The other day Robert Frank was threatening me. He went to see “Anatomy of a Murder,” and the movie was so boring that he had to walk out of it. “Why did you go see it?” I said. “I gave it a very bad review.” “So, your review wasn’t bad enough,” said Frank.

There I am. My next review of a big Hollywood movie will consist of adjectives only, such as bad, horrible, boring, disgusting, stupid, ridiculous, etc., etc., interspersed with a few four-letter words. Our old generation of film-makers is so boringly bad and so outdated that all their current films, all unanimously acclaimed by New York reviewers, could be perfectly described by such a collection of adjectives.
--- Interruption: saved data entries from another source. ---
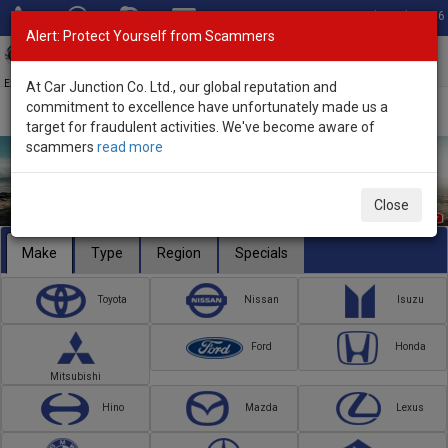
Total Stock: 3056
Alert: Protect Yourself from Scammers
Toggl
navig
Exporter of New and Used Japanese Vehicles
At Car Junction Co. Ltd., our global reputation and
commitment to excellence have unfortunately made us a
target for fraudulent activities. We've become aware of
scammers
read more
Close
Make
Type
Region
Specials
Toyota
Nissan
Isuzu
Ford
Honda
Mitsubishi
Hino
Mazda
Lexus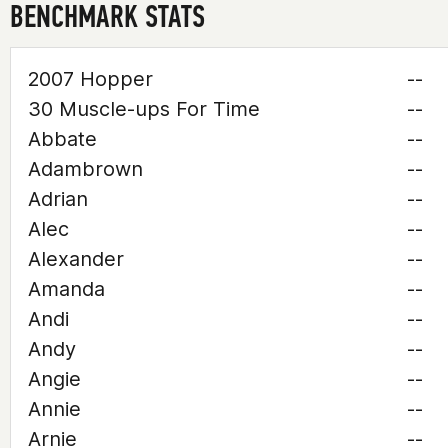
BENCHMARK STATS
2007 Hopper
--
30 Muscle-ups For Time
--
Abbate
--
Adambrown
--
Adrian
--
Alec
--
Alexander
--
Amanda
--
Andi
--
Andy
--
Angie
--
Annie
--
Arnie
--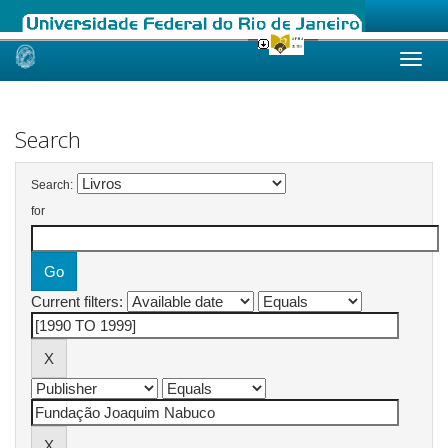
Skip
navigation
Search
Search:
for
Current filters: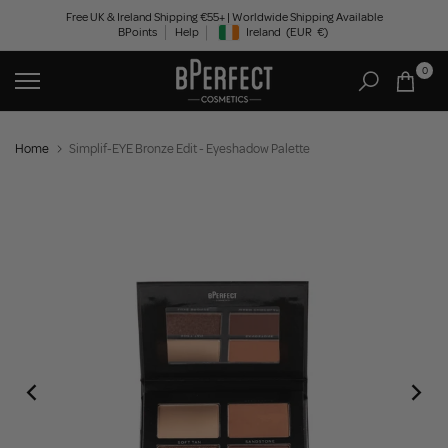
Skip
Free UK & Ireland Shipping €55+ | Worldwide Shipping Available
BPoints
Help
Ireland
(EUR
€)
to
Geolocation Button: Ireland, EUR, €
content
0
Home
Simplif-EYE Bronze Edit - Eyeshadow Palette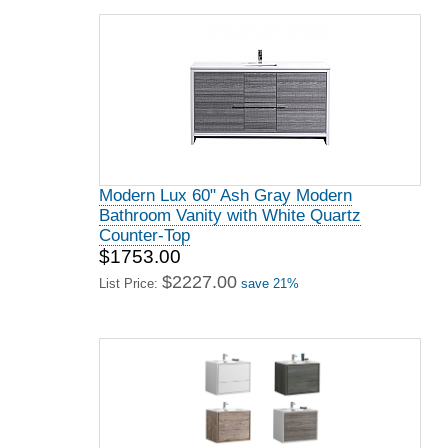
Modern Lux 60" Ash Gray Modern
Bathroom Vanity with White Quartz
Counter-Top
$1753.00
$2227.00
List Price:
save 21%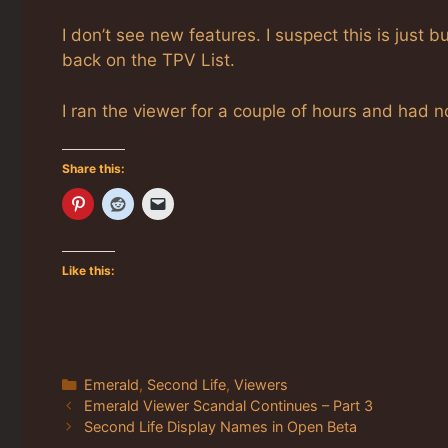
I don’t see new features. I suspect this is just
back on the TPV List.
I ran the viewer for a couple of hours and had 
Share this:
Like this:
Categories
Emerald
,
Second Life
,
Viewers
Emerald Viewer Scandal Continues – Part 3
Second Life Display Names in Open Beta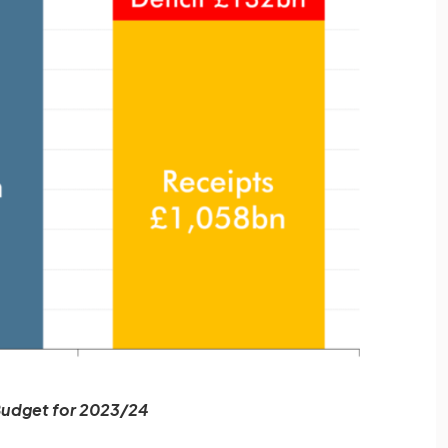
udget for 2023/24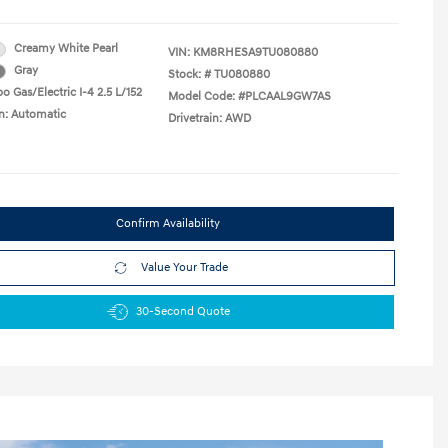
Creamy White Pearl
VIN:
KM8RHESA9TU080880
Gray
Stock: #
TU080880
o Gas/Electric I-4 2.5 L/152
Model Code: #PLCAAL9GW7AS
n: Automatic
Drivetrain: AWD
Confirm Availability
Value Your Trade
30-Second Quote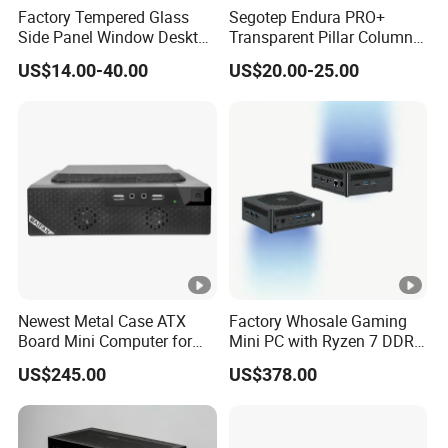
Factory Tempered Glass
Segotep Endura PRO+
Side Panel Window Desktop
Transparent Pillar Column
ATX Gaming Computer
Less Tg Glass Case
US$14.00-40.00
US$20.00-25.00
Case with RGB Fans
Newest Metal Case ATX
Factory Whosale Gaming
Board Mini Computer for
Mini PC with Ryzen 7 DDR4
Video Edit and Design
Mini PC
US$245.00
US$378.00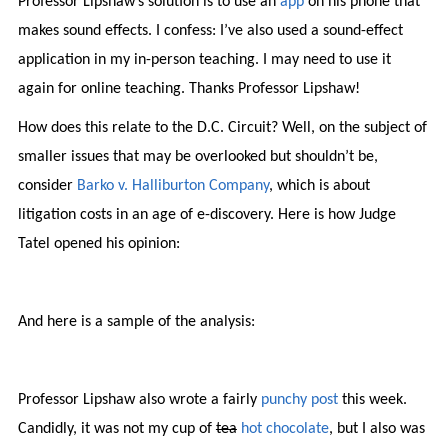
Professor Lipshaw’s solution is to use an
app
on his phone that
makes sound effects. I confess: I’ve also used a sound-effect
application in my in-person teaching. I may need to use it
again for online teaching. Thanks Professor Lipshaw!
How does this relate to the D.C. Circuit? Well, on the subject of
smaller issues that may be overlooked but shouldn’t be,
consider
Barko v. Halliburton Company
, which is about
litigation costs in an age of e-discovery. Here is how Judge
Tatel opened his opinion:
And here is a sample of the analysis:
Professor Lipshaw also wrote a fairly
punchy post
this week.
Candidly, it was not my cup of
tea
hot chocolate
, but I also was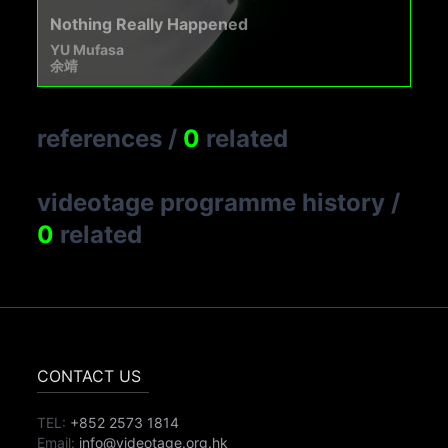
Nothing Really Happened
YU Mufasa
余靖
references
/
0
related
videotage programme history
/
0
related
CONTACT US
TEL:
+852 2573 1814
Email:
info@videotage.org.hk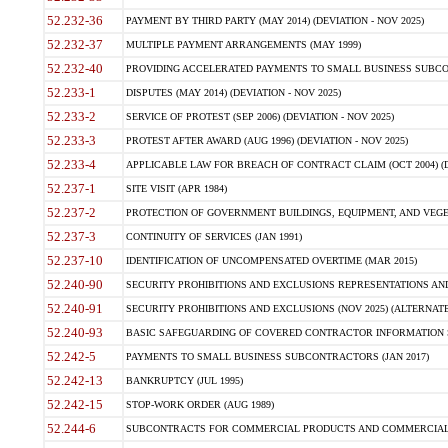
52.232-36
PAYMENT BY THIRD PARTY (MAY 2014) (DEVIATION - NOV 2025)
52.232-37
MULTIPLE PAYMENT ARRANGEMENTS (MAY 1999)
52.232-40
PROVIDING ACCELERATED PAYMENTS TO SMALL BUSINESS SUBCO
52.233-1
DISPUTES (MAY 2014) (DEVIATION - NOV 2025)
52.233-2
SERVICE OF PROTEST (SEP 2006) (DEVIATION - NOV 2025)
52.233-3
PROTEST AFTER AWARD (AUG 1996) (DEVIATION - NOV 2025)
52.233-4
APPLICABLE LAW FOR BREACH OF CONTRACT CLAIM (OCT 2004) (DE
52.237-1
SITE VISIT (APR 1984)
52.237-2
PROTECTION OF GOVERNMENT BUILDINGS, EQUIPMENT, AND VEGET
52.237-3
CONTINUITY OF SERVICES (JAN 1991)
52.237-10
IDENTIFICATION OF UNCOMPENSATED OVERTIME (MAR 2015)
52.240-90
SECURITY PROHIBITIONS AND EXCLUSIONS REPRESENTATIONS AND C
52.240-91
SECURITY PROHIBITIONS AND EXCLUSIONS (NOV 2025) (ALTERNATE I
52.240-93
BASIC SAFEGUARDING OF COVERED CONTRACTOR INFORMATION SY
52.242-5
PAYMENTS TO SMALL BUSINESS SUBCONTRACTORS (JAN 2017)
52.242-13
BANKRUPTCY (JUL 1995)
52.242-15
STOP-WORK ORDER (AUG 1989)
52.244-6
SUBCONTRACTS FOR COMMERCIAL PRODUCTS AND COMMERCIAL SER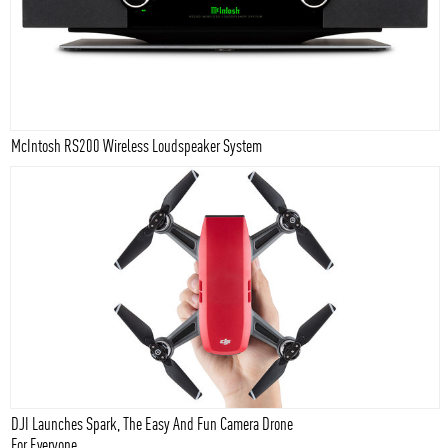
McIntosh RS200 Wireless Loudspeaker System
DJI Launches Spark, The Easy And Fun Camera Drone
For Everyone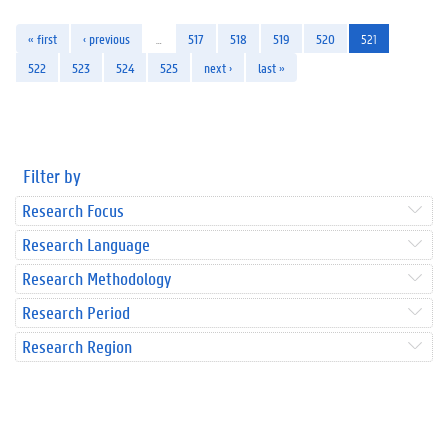
« first
‹ previous
…
517
518
519
520
521
522
523
524
525
next ›
last »
Filter by
Research Focus
Research Language
Research Methodology
Research Period
Research Region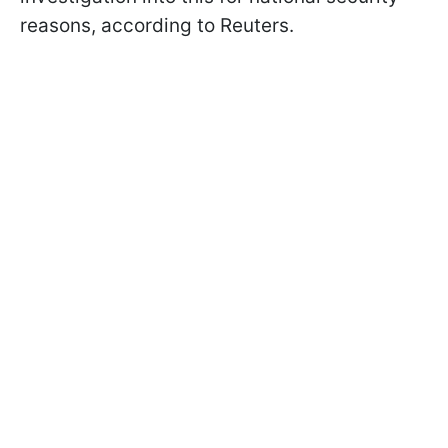
reasons, according to Reuters.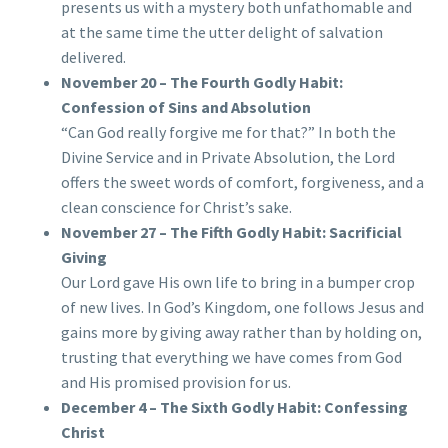
presents us with a mystery both unfathomable and
at the same time the utter delight of salvation
delivered.
November 20 – The Fourth Godly Habit:
Confession of Sins and Absolution
“Can God really forgive me for that?” In both the
Divine Service and in Private Absolution, the Lord
offers the sweet words of comfort, forgiveness, and a
clean conscience for Christ’s sake.
November 27 – The Fifth Godly Habit: Sacrificial
Giving
Our Lord gave His own life to bring in a bumper crop
of new lives. In God’s Kingdom, one follows Jesus and
gains more by giving away rather than by holding on,
trusting that everything we have comes from God
and His promised provision for us.
December 4 – The Sixth Godly Habit: Confessing
Christ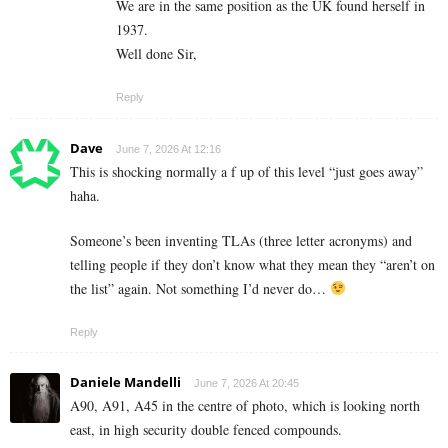
We are in the same position as the UK found herself in
1937.
Well done Sir,
Reply
Dave
June 7, 2026 At 12:16
This is shocking normally a f up of this level “just goes away”
haha.
Someone’s been inventing TLAs (three letter acronyms) and
telling people if they don’t know what they mean they “aren’t on
the list” again. Not something I’d never do…
Reply
Daniele Mandelli
June 7, 2026 At 20:45
A90, A91, A45 in the centre of photo, which is looking north
east, in high security double fenced compounds.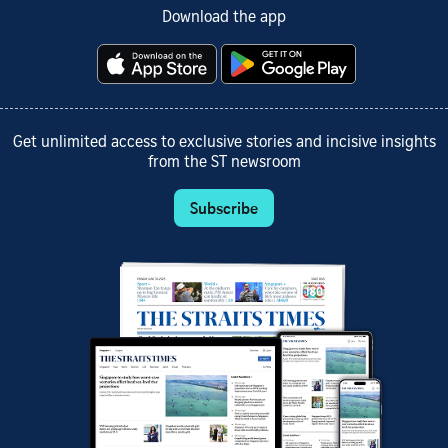
Download the app
Get unlimited access to exclusive stories and incisive insights
from the ST newsroom
Subscribe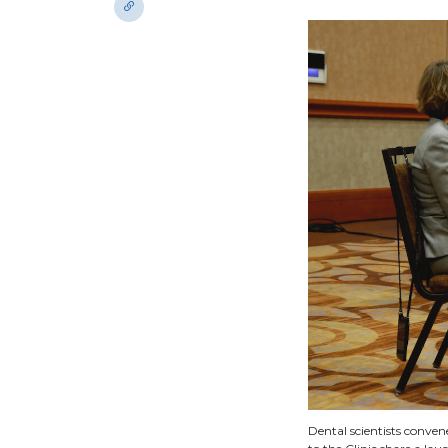
Dental scientists conve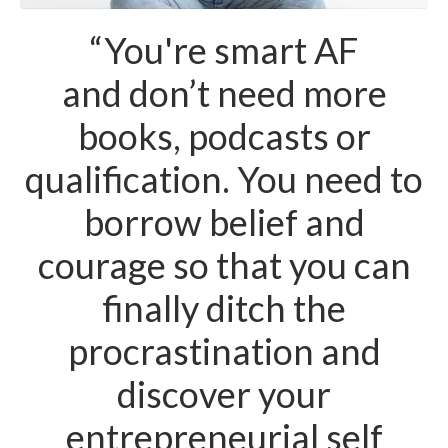
“You're smart AF
and don’t need more
books, podcasts or
qualification. You need to
borrow belief and
courage so that you can
finally ditch the
procrastination and
discover your
entrepreneurial self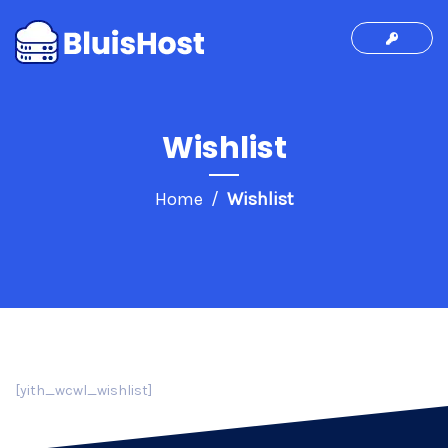
Wishlist
Home
Wishlist
[yith_wcwl_wishlist]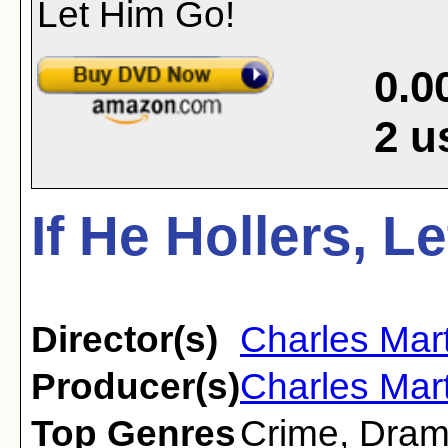
0.0
2
u
If He Hollers, L
Director(s)
Charles Mart
Producer(s)
Charles Mart
Top Genres
Crime
,
Dra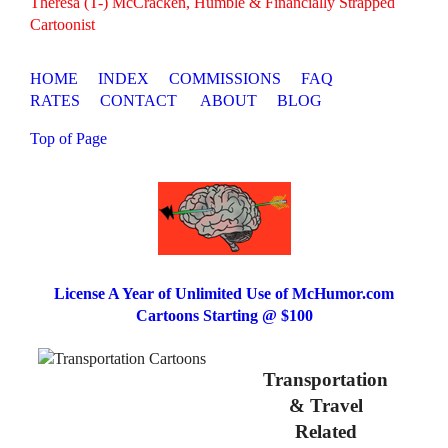
Theresa (T-) McCracken, Humble & Financially Strapped
Cartoonist
HOME
INDEX
COMMISSIONS
FAQ
RATES
CONTACT
ABOUT
BLOG
Top of Page
License A Year of Unlimited Use of McHumor.com
Cartoons Starting @ $100
Transportation
& Travel
Related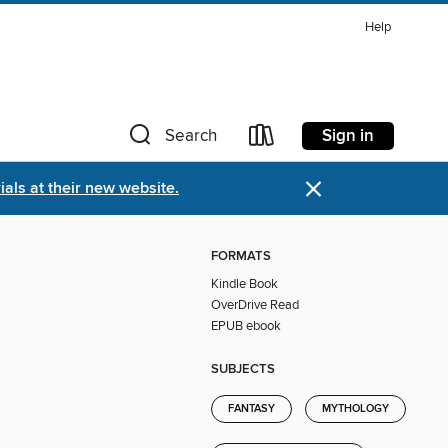
Help
Sign in
Search
×
als at their new website.
FORMATS
Kindle Book
OverDrive Read
EPUB ebook
SUBJECTS
FANTASY
MYTHOLOGY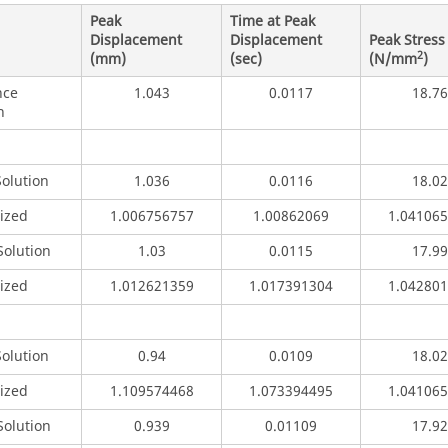
Peak
Time at Peak
Displacement
Displacement
Peak Stress
2
(mm)
(sec)
(N/mm
)
nce
1.043
0.0117
18.76
n
Solution
1.036
0.0116
18.02
ized
1.006756757
1.00862069
1.04106
olution
1.03
0.0115
17.99
ized
1.012621359
1.017391304
1.04280
Solution
0.94
0.0109
18.02
ized
1.109574468
1.073394495
1.04106
olution
0.939
0.01109
17.92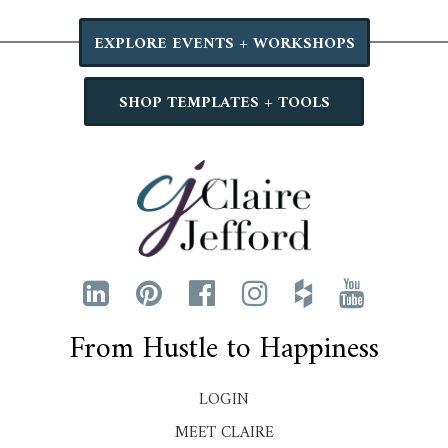
EXPLORE EVENTS + WORKSHOPS
SHOP TEMPLATES + TOOLS
From Hustle to Happiness
LOGIN
MEET CLAIRE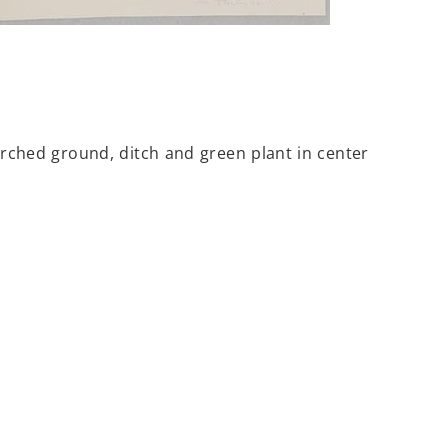
rched ground, ditch and green plant in center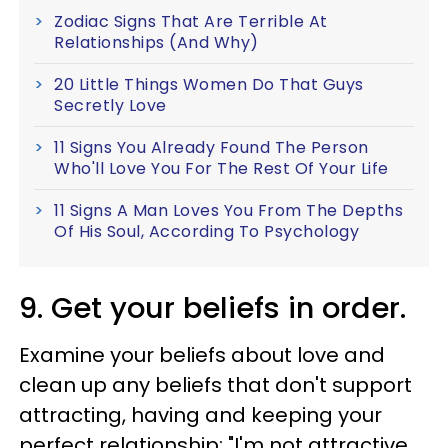
Zodiac Signs That Are Terrible At
Relationships (And Why)
20 Little Things Women Do That Guys
Secretly Love
11 Signs You Already Found The Person
Who'll Love You For The Rest Of Your Life
11 Signs A Man Loves You From The Depths
Of His Soul, According To Psychology
9. Get your beliefs in order.
Examine your beliefs about love and
clean up any beliefs that don't support
attracting, having and keeping your
perfect relationship: "I'm not attractive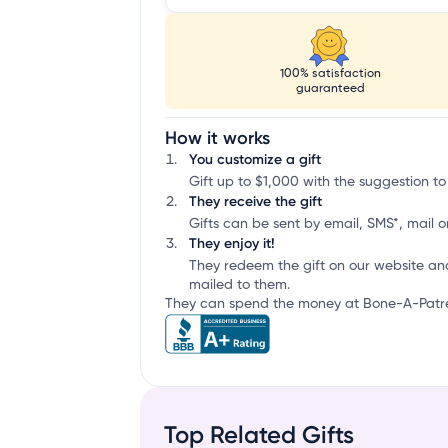
100% satisfaction
guaranteed
How it works
You customize a gift
Gift up to $1,000 with the suggestion to
They receive the gift
Gifts can be sent by email, SMS*, mail or
They enjoy it!
They redeem the gift on our website an
mailed to them.
They can spend the money at Bone-A-Patrea
Top Related Gifts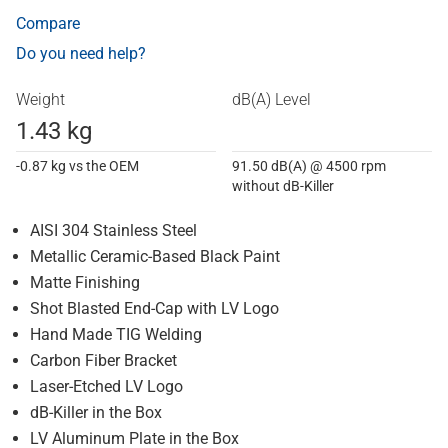
Compare
Do you need help?
Weight
dB(A) Level
1.43 kg
-0.87 kg vs the OEM
91.50 dB(A) @ 4500 rpm
without dB-Killer
AISI 304 Stainless Steel
Metallic Ceramic-Based Black Paint
Matte Finishing
Shot Blasted End-Cap with LV Logo
Hand Made TIG Welding
Carbon Fiber Bracket
Laser-Etched LV Logo
dB-Killer in the Box
LV Aluminum Plate in the Box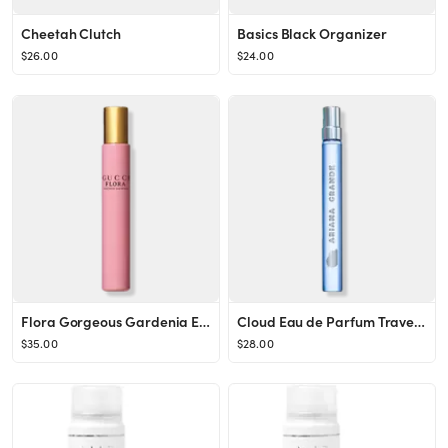
Cheetah Clutch
Basics Black Organizer
$26.00
$24.00
Flora Gorgeous Gardenia Eau de Parfum Rollerball
Cloud Eau de Parfum Travel Spray
$35.00
$28.00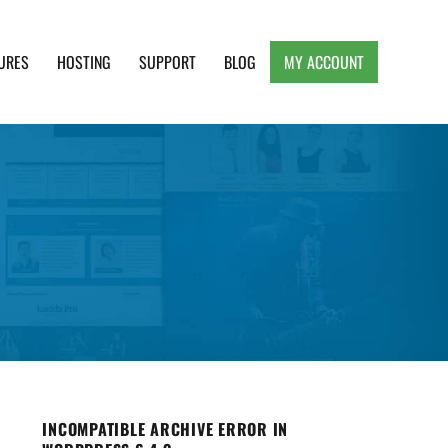
URES
HOSTING
SUPPORT
BLOG
MY ACCOUNT
e, Clean and Lightweight Responsive WordPress
INCOMPATIBLE ARCHIVE ERROR IN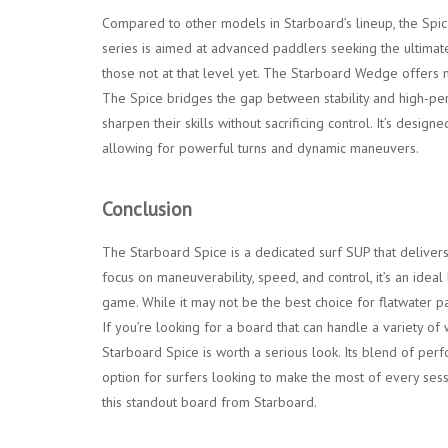
Compared to other models in Starboard’s lineup, the Spic
series is aimed at advanced paddlers seeking the ultimate
those not at that level yet. The Starboard Wedge offers m
The Spice bridges the gap between stability and high-per
sharpen their skills without sacrificing control. It’s desig
allowing for powerful turns and dynamic maneuvers.
Conclusion
The Starboard Spice is a dedicated surf SUP that delivers 
focus on maneuverability, speed, and control, it’s an idea
game. While it may not be the best choice for flatwater pad
If you’re looking for a board that can handle a variety o
Starboard Spice is worth a serious look. Its blend of per
option for surfers looking to make the most of every ses
this standout board from Starboard.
The two most modern and most intelligent American films, John Cassavetes’ “SHADOWS” and Robert Frank’s and Alfred Leslie’s “BEAT GENERATION,” are still not released, and my praising them here wouldn’t amount to much, since you cannot see them. But these two movies are so far ahead of all Hollywood and independent films that once you’ve seen them you can no longer look at the official cinema: you know that American cinema can be more sensitive and intelligent.

The Simple Truth

Let us be frank: if Hollywood films are boring and outdated, it is not because our “geniuses” are being kept away from the cinema; not because the scripts are being ruined by the producers; the truth is more simple: the horrible fruits we eat through our eyes and ears are just what their makers are capable of; what we see is their finest work at the top of their intelligence. And the sensitivity? Allen Ginsberg: “These media are exactly the places where the deepest and most personal sensitivities and confessions of reality are most prohibited, mocked, suppressed.”

As I’ve said many times before, my hopes are in the young generation. Last week I saw a short film, “CRY OF JAZZ,” by Edward Blank, from Chicago. This picture only proves my point again. The new generation did it again. It took new and young and inexperienced (in cinema) people to get us, after two long decades, out of the vapid, commercial, pale, official documentary. For the first time in a very long time we can see an American documentary which is temperamental, passionate, angry. Made by a group of young Negro intellectuals and artists in Chicago (Mark Kennedy, the writer, has meanwhile moved into the Village), it is an essay on jazz and the Negro condition in America. They know what they want to say, and they say it with passion.

Tragic Richness

For what the movie says, and how it says it, it will be attacked equally by Negroes and Whites. But nobody can deny the importance of what they say: the emotional-tragic richness of the American Negro.

As I hear, the film will be shown next season by Cinema 16, and since I don’t think anybody else will show it, you will have to see it there.